Fresh off the release of his new album “The Off-Season,” rapper J. Cole joins Kevin Durant and Eddie Gonzalez on the latest episode of Boardroom’s “The ETCs” podcast to take stock of his award-winning career and how he views his own growing legacy — and his recent decision to join Rwanda Patriots BBC of the all-new Basketball Africa League.
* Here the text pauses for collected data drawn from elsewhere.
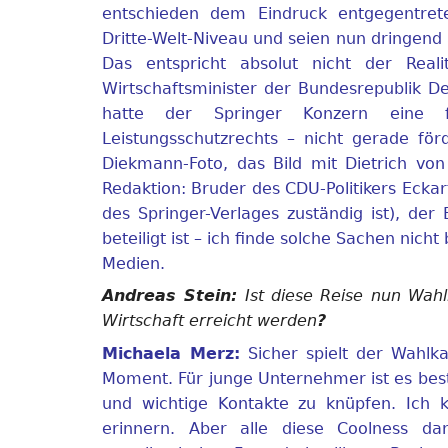
entschieden dem Eindruck entgegentret
Dritte-Welt-Niveau und seien nun dringend
Das entspricht absolut nicht der Real
Wirtschaftsminister der Bundesrepublik De
hatte der Springer Konzern eine 
Leistungsschutzrechts – nicht gerade förd
Diekmann-Foto, das Bild mit Dietrich vo
Redaktion: Bruder des CDU-Politikers Eckar
des Springer-Verlages zuständig ist), de
beteiligt ist – ich finde solche Sachen nic
Medien.
Andreas Stein:
Ist diese Reise nun Wahl
Wirtschaft erreicht werden
?
Michaela Merz:
Sicher spielt der Wahlka
Moment. Für junge Unternehmer ist es bes
und wichtige Kontakte zu knüpfen. Ich
erinnern. Aber alle diese Coolness da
J. Cole discusses what it meant to enter the hip-hop game alongside guys like Drake and Kendrick Lamar, and how he’s grown to appreciate friendship over competitiveness with the passing of time:
“These are the guys that push you, and you gotta push them. I was so competitive early on, even though we were all friends. As I’ve gotten older, I’ve realized that no one is truly my peer or can relate to what I’m going through in life more than these people right here. Just in terms of whatever pressures there might be — celebrity, family, privacy — nobody can relate to that like these dudes. And I really, genuinely fuck with these dudes.
“The competition part, I’ve stripped it away. Now, I’m more interested in the relationships, because I also see a time when I’m not doing it. That seems very realistic to me. And in a time when I’m not doing it, I never want to be like, “Damn, we never kicked it. We never really even did nothing.” I’m at that point where I’m more interested in the genuine relationship, when before, I was more interested in the competition.”